The answer is no, but with a twist.
Midnatt is actually the alter ego of Lee Hyun, a longtime staple of Korea’s music scene who has been with Hybe since 2005, when it was called Big Hit Entertainment, eight years before BTS’s debut. Although longtime K-pop fans know Hyun’s voice—either from his seven-year run as a member of coed group 8eight, eight years as half of the duo Homme, or one of his numerous TV singing competition appearances—they’ve never heard it in this many languages. His new single, “Masquerade,” drops today simultaneously in Korean, English, Spanish, Chinese, Japanese, and Vietnamese.

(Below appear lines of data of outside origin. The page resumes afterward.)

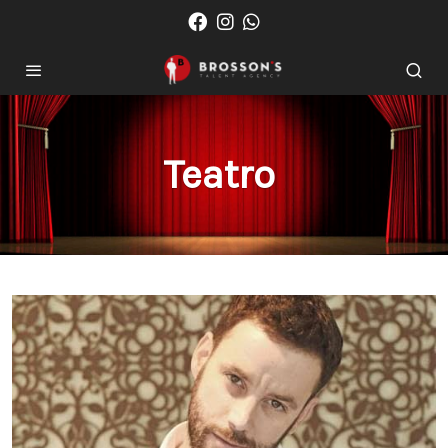
Teatro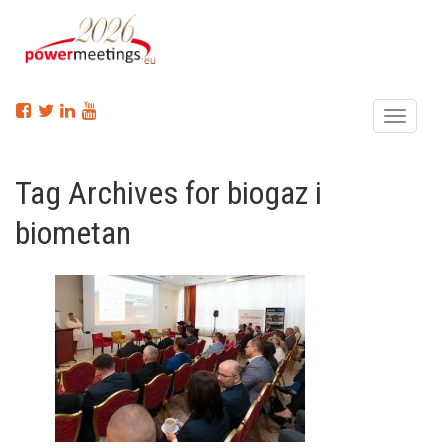
Menu
Tag Archives for biogaz i
biometan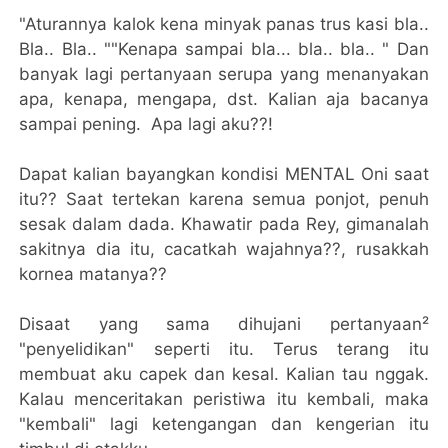
"Aturannya kalok kena minyak panas trus kasi bla..
Bla.. Bla.. ""Kenapa sampai bla... bla.. bla.. " Dan
banyak lagi pertanyaan serupa yang menanyakan
apa, kenapa, mengapa, dst. Kalian aja bacanya
sampai pening. Apa lagi aku??!
Dapat kalian bayangkan kondisi MENTAL Oni saat
itu?? Saat tertekan karena semua ponjot, penuh
sesak dalam dada. Khawatir pada Rey, gimanalah
sakitnya dia itu, cacatkah wajahnya??, rusakkah
kornea matanya??
Disaat yang sama dihujani pertanyaan²
"penyelidikan" seperti itu. Terus terang itu
membuat aku capek dan kesal. Kalian tau nggak.
Kalau menceritakan peristiwa itu kembali, maka
"kembali" lagi ketengangan dan kengerian itu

“While my new identity may feel unfamiliar to fans, my goal has always been to reach the global audience,” Lee told Fast Company via email. “Rising above the language barriers would be the first step in this journey.”
Midnatt—which can be translated as “middle of the night’ in Swedish or “bare face” in Korean—marks the first collaboration between one of Hybe’s labels and Hybe IM, its interactive media arm. For the project, the two used the tech of Supertone, an AI voice synthesis company that Hybe acquired last year for $36 million. The brainchild of language processing and machine learning expert Lee Kyogu, Supertone is capable of accurately reproducing a singer’s voice while also enabling a host of adjustments.
Supertone’s “technology not only offers a variety of voice synthesis options but also allows for precise adjustments to each element that constitute a ‘voice,’” says the track’s producer, Hitchhiker, aka Choi Jin-woo. To ensure the multilingual tracks sound like they’re being sung by a native speaker, Midnatt recorded the track singing in all six languages. Hitchhiker then used Supertone’s technology to synthesize those vocals with recordings of native-speaking narrators in each language.
Supertone’s capabilities even contributed to Midnatt being able to feature on his own track in a woman’s voice, which was designed based on his voice elements. It’s something that Choi says few existing tools are able to do while still maintaining vocal clarity. “Supertone’s tool can produce high-quality content with close to zero errors compared to other tools that often produce distorted sound according to the range of pitch,” he says.
Using Supertone to launch a new K-pop artist globally, and in his “own” voice, is a natural move for Hybe. The company is one of the driving forces behind K-pop’s worldwide fanbase. BTS’s legions of worldwide fans, known collectively as ARMY, number in the tens of millions (at least). Hybe’s new girl group NewJeans, which debuted less than a year ago, just became the fastest K-pop group to hit 1 billion streams on Spotify. Finding K-pop artists who can speak—and sing—to these global fans in their own languages is a growing priority.
With BTS taking a temporary break as a group while its members begin fulfilling their mandatory military service® in South Korea, Hybe chairman Bang Si-Hyuk is looking even further ahead. “I have long doubted that the entities that create and produce music will remain human,” he told Billboard in a recent interview. “I don’t know how long human artists can be the only ones to satisfy human needs and human tastes. And that’s becoming a key factor for my operation and a strategy for Hybe.”
Despite the utility for labels and artists to tailor songs to audiences, AI voice synthesis tools like Supertone’s have been under increasing scrutiny as a growing number of unsanctioned songs replicating famous voices have hit the internet. A recent AI dupe of Drake and The Weeknd, called “Heart on My Sleeve,” amassed 10 million views on TikTok and a quarter-million Spotify streams in a few days before Universal Media Group, the label that represents both artists, got it scrubbed for copyright infringement.
Lee says Supertone doesn’t allow its tech to be used by the general public and ensures that anyone whose voice is being synthesized has signed off on it. He also says Supertone is exploring a way to discern real voices from synthetic ones. “Although this is a highly challenging endeavor,” he says, “we are committed to enhancing our existing detection algorithm for application in real-world situations.”
As for Midnatt, he’s excited to be part of Hybe’s AI moonshot program: “I’ve been in the music industry for a while now, and hope that my take on this challenge would leave a meaningful impact on fellow artists just as Neil Armstrong’s journey left a lasting impression.”